Difference in gene duplicability may explain the difference in overall structure of protein-protein interaction networks among eukaryotes
- PMID: 21087510
- PMCID: PMC2994879
- DOI: 10.1186/1471-2148-10-358
Difference in gene duplicability may explain the difference in overall structure of protein-protein interaction networks among eukaryotes
Abstract
Background: A protein-protein interaction network (PIN) was suggested to be a disassortative network, in which interactions between high- and low-degree nodes are favored while hub-hub interactions are suppressed. It was postulated that a disassortative structure minimizes unfavorable cross-talks between different hub-centric functional modules and was positively selected in evolution. However, by re-examining yeast PIN data, several researchers reported that the disassortative structure observed in a PIN might be an experimental artifact. Therefore, the existence of a disassortative structure and its possible evolutionary mechanism remains unclear.

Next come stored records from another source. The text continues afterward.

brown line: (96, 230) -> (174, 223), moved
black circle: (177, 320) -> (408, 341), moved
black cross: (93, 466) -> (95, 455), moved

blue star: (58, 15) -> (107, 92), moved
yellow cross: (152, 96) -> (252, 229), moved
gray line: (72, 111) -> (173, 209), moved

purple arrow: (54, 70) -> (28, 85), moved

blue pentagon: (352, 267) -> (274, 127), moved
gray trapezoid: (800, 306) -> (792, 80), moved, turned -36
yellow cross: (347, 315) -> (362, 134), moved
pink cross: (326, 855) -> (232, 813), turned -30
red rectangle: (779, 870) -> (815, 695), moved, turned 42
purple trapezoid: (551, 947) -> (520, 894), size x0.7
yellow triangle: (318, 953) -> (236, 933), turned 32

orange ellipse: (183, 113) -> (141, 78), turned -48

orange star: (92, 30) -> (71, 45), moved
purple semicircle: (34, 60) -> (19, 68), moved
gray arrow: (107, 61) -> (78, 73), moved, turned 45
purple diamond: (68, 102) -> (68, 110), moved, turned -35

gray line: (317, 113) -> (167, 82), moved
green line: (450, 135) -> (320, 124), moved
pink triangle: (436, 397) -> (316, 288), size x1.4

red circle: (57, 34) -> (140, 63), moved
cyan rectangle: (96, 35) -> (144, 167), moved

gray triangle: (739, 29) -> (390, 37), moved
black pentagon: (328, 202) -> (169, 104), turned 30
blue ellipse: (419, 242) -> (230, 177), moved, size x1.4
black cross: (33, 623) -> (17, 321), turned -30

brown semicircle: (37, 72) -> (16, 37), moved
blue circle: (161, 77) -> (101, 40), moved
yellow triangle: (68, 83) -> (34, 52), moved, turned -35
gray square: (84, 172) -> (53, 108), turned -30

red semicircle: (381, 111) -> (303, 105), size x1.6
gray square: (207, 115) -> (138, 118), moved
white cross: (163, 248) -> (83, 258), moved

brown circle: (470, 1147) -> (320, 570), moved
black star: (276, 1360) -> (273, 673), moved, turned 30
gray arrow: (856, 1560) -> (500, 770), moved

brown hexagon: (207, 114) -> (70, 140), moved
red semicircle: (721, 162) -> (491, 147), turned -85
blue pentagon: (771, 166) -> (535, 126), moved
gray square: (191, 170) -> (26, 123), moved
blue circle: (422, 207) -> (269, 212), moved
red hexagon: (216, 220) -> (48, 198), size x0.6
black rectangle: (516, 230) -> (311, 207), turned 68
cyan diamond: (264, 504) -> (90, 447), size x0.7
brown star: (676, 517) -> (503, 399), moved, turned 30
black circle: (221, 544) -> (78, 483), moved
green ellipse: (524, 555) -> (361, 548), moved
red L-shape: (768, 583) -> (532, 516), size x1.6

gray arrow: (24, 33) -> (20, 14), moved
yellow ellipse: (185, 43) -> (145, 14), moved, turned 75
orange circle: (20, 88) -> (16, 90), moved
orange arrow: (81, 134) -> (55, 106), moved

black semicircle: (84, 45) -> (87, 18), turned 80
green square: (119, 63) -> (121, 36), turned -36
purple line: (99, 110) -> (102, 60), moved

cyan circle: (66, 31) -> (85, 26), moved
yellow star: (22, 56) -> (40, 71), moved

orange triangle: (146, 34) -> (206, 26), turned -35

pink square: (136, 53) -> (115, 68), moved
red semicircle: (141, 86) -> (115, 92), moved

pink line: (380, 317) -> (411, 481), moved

Results: In this study, we investigated PINs from the yeast, worm, fly, human, and malaria parasite including four different yeast PIN datasets. The analyses showed that the yeast, worm, fly, and human PINs are disassortative while the malaria parasite PIN is not. By conducting simulation studies on the basis of a duplication-divergence model, we demonstrated that a preferential duplication of low- and high-degree nodes can generate disassortative and non-disassortative networks, respectively. From this observation, we hypothesized that the difference in degree dependence on gene duplications accounts for the difference in assortativity of PINs among species. Comparison of 55 proteomes in eukaryotes revealed that genes with lower degrees showed higher gene duplicabilities in the yeast, worm, and fly, while high-degree genes tend to have high duplicabilities in the malaria parasite, supporting the above hypothesis.
Conclusions: These results suggest that disassortative structures observed in PINs are merely a byproduct of preferential duplications of low-degree genes, which might be caused by an organism's living environment.